We turned north toward the base: empty stretches of black veined with gray, toy-block assemblages that had to be barracks, some larger buildings.

The copter descended and we touched down perfectly, the trip as brief as an amusement park ride, the blockade's cruel efficiency clearer than ever. The pilot cut the engine and exited without a word. The second officer waited till the rotors had quieted before releasing our door.

We got out and were hit by a blast of humid air, stale and chemically tainted.

"The windward side," said Moreland. "Nothing grows here."

***

A sailor in a contraption that resembled an oversize golf cart drove us through a sentry post and past the barracks, storehouses, hangars, empty airstrips. Concrete fields crowded with planes and copters and disassembled craft made me think of Harry Amalfi's aerial junkyard. Some of the planes were antiques, others looked new. One sleek passenger jet, in particular, would have done a CEO proud.

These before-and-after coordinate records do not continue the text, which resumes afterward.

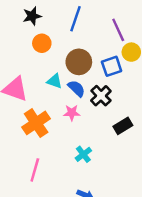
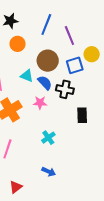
purple line: (118, 30) -> (69, 35), moved
black cross: (101, 96) -> (65, 89), turned -36
black rectangle: (123, 126) -> (82, 115), turned -63

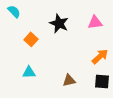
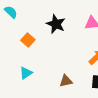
cyan triangle: (29, 72) -> (26, 73), turned -32

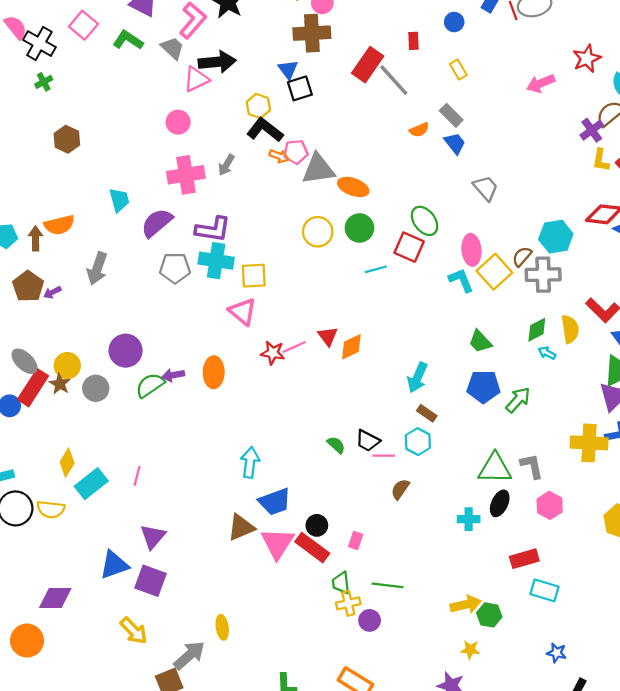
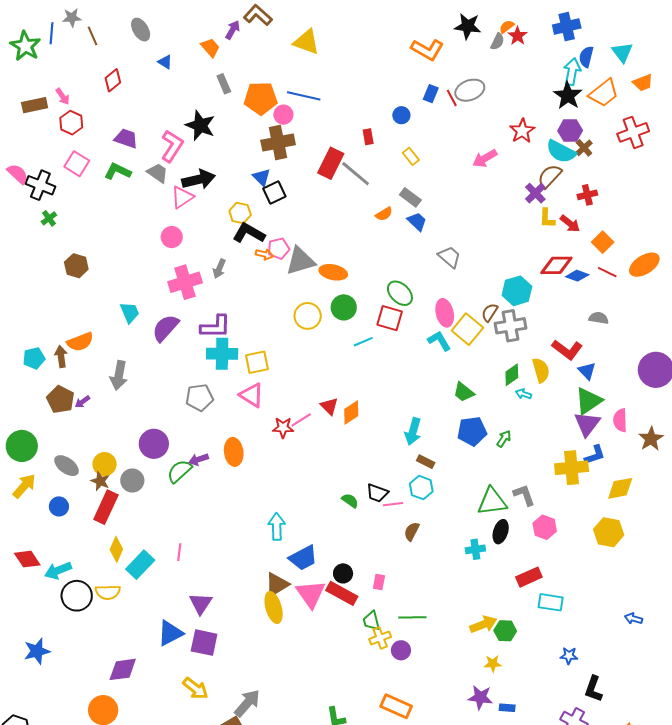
gray pentagon: (175, 268) -> (199, 397), moved
red rectangle: (33, 388) -> (106, 507), moved
green arrow: (518, 400) -> (504, 439), size x0.7
yellow ellipse: (222, 627) -> (274, 607), moved, size x1.4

The harbor was blocked from view by the seawall, a monstrous thing of the same raw construction as the blockade. Above it, an American flag whipped and snapped like a locker-room towel. I could hear the ocean charging angrily, hitting the concrete with the roar of a gladiator audience.

Looking toward the base's western border, I saw the area where Picker must have gone down. At least half a mile away. Twenty-foot chain-link fencing completed the banyans' prison. Creedman had said the base was run by a skeleton crew, and there were very few sailors on the ground- maybe two dozen, walking, watching.

The golf cart veered across a nearly empty parking lot, through a small drab garden, up to a colonial building, three stories high, white board and brick, green shutters.

HEADQUARTERS

CAPT. ELVIN S. EWING

Next door was a one-story building of the same design. The Officers' Club.

Inside the club was a long walnut hallway- deep red wool carpeting patterned with crossed sabers, brass fixtures. The paneling was lined with roiling seascapes and model ships in glass cases.

Another sailor took us to a waiting room decorated with photo blowups of fighter jets and club chairs. A sailor in dress uniform stood behind a host's lectern. Glass doors opened to a dining room: soft lighting, empty tables, the smell of canned vegetable soup and melted cheese.

The sailors saluted one another, and the first one left without breaking step.

"This way," said the one behind the lectern. Young, with clipped hair and a soft face full of pimples. He took us to an unmarked door. A sign hanging from the knob said Captain Ewing had reserved the room.

Inside were one long table under a hammered-copper chandelier and twenty bright blue chairs. A portrait of the President wearing an uneasy smile greeted us from behind the head chair. Three walls of wood, one blocked by blue drapes.

A new sailor came and took our cocktail order. Two different men brought the drinks.

Creedman sipped his martini and licked his lips. "Nice and dry. Why can't we get vermouth like this in the village, Bill?"

Moreland stared at his tomato juice and shrugged.

"I asked the Trading Post to get me something dry and Italian," said Creedman. "Took a month and what I ended up with was some swill from Malaysia."